● WORK REQUEST
Output only an exact transcription of the line containing "Mehr Informationen (495, 100)" and all lines that follow it in the data below.

Records from a data collection
□ □ □ □ □ □ □

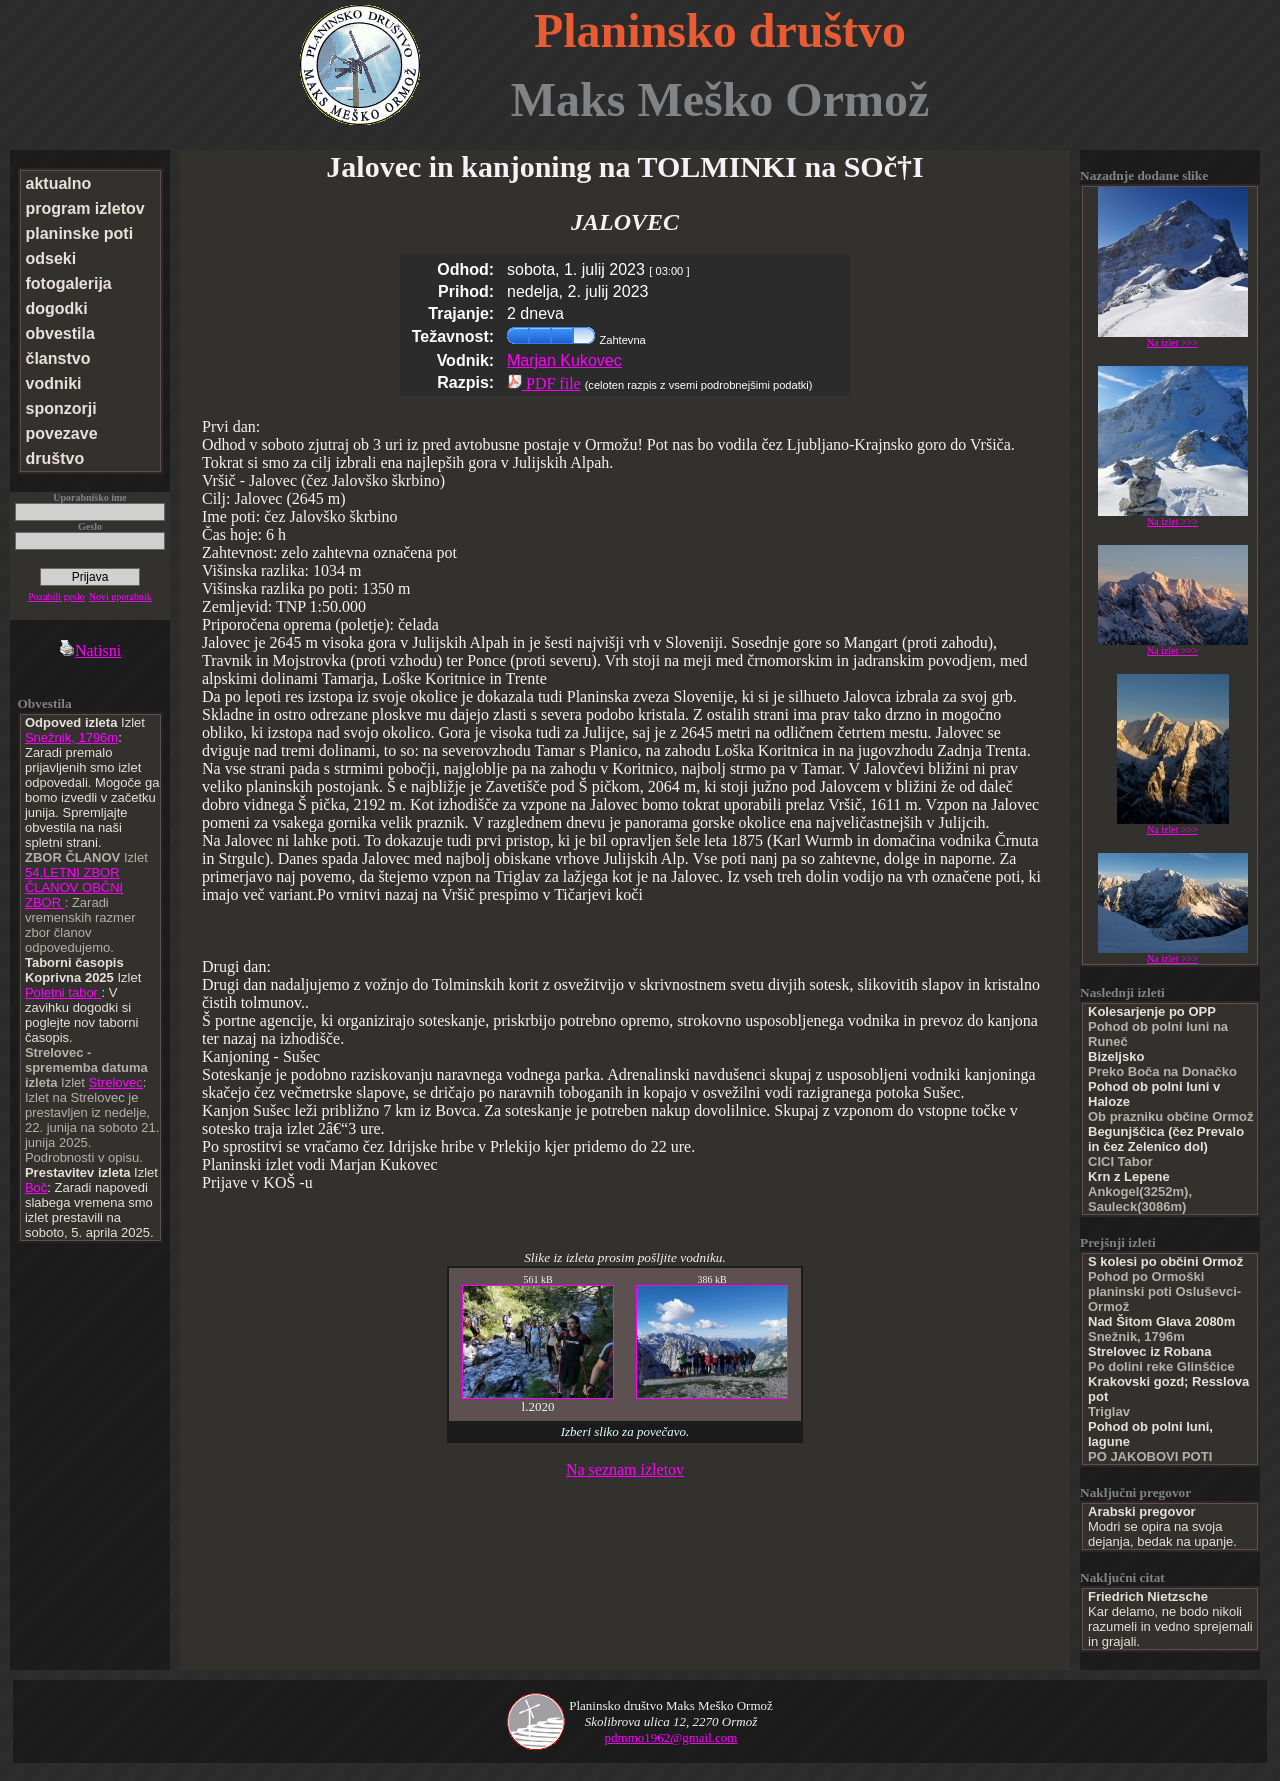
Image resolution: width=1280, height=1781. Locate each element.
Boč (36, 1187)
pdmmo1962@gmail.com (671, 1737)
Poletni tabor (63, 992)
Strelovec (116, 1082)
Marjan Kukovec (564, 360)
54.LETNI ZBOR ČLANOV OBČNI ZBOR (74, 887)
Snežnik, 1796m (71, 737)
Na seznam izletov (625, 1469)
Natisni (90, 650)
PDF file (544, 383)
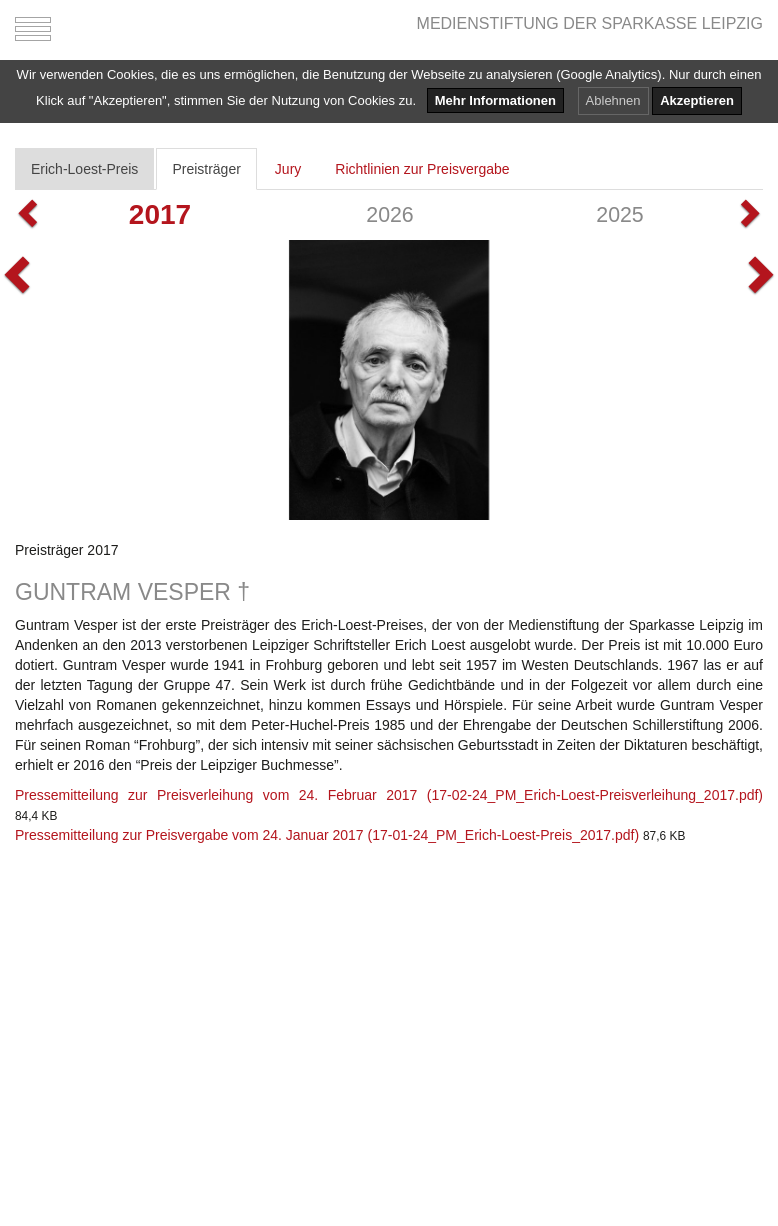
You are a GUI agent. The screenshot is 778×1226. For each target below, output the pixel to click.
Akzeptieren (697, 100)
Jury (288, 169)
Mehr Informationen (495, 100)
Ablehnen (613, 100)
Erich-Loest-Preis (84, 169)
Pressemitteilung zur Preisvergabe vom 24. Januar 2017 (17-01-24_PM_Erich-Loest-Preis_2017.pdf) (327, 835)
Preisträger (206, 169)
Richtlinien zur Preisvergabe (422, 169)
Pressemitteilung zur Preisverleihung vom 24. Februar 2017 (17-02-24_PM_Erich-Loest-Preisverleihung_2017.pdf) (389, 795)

□ □ □ □ □ □ □

● ANSWER AREA
Mehr Informationen (495, 100)
Ablehnen (613, 100)
Erich-Loest-Preis (84, 169)
Pressemitteilung zur Preisvergabe vom 24. Januar 2017 (17-01-24_PM_Erich-Loest-Preis_2017.pdf) (327, 835)
Preisträger (206, 169)
Richtlinien zur Preisvergabe (422, 169)
Pressemitteilung zur Preisverleihung vom 24. Februar 2017 (17-02-24_PM_Erich-Loest-Preisverleihung_2017.pdf) (389, 795)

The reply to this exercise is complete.